● What you need to do: Nothing but an exact copy of the records below counts as the answer.

^^^^^^^^^^^^^^^^

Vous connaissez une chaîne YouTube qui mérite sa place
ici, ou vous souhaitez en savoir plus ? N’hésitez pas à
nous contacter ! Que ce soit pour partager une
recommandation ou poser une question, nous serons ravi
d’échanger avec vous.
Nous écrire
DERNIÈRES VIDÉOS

^^^^^^^^^^^^^^^^

● Task response:
Vous connaissez une chaîne YouTube qui mérite sa place
ici, ou vous souhaitez en savoir plus ? N’hésitez pas à
nous contacter ! Que ce soit pour partager une
recommandation ou poser une question, nous serons ravi
d’échanger avec vous.
Nous écrire
DERNIÈRES VIDÉOS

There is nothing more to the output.